Provided records:

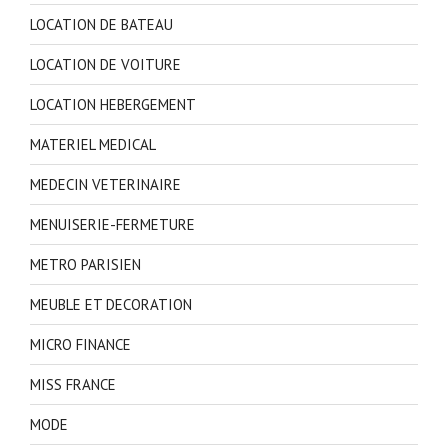
LOCATION DE BATEAU
LOCATION DE VOITURE
LOCATION HEBERGEMENT
MATERIEL MEDICAL
MEDECIN VETERINAIRE
MENUISERIE-FERMETURE
METRO PARISIEN
MEUBLE ET DECORATION
MICRO FINANCE
MISS FRANCE
MODE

Task description: Leave the pictures out and print the records above exactly as they stand.

Answer to this exercise:
LOCATION DE BATEAU
LOCATION DE VOITURE
LOCATION HEBERGEMENT
MATERIEL MEDICAL
MEDECIN VETERINAIRE
MENUISERIE-FERMETURE
METRO PARISIEN
MEUBLE ET DECORATION
MICRO FINANCE
MISS FRANCE
MODE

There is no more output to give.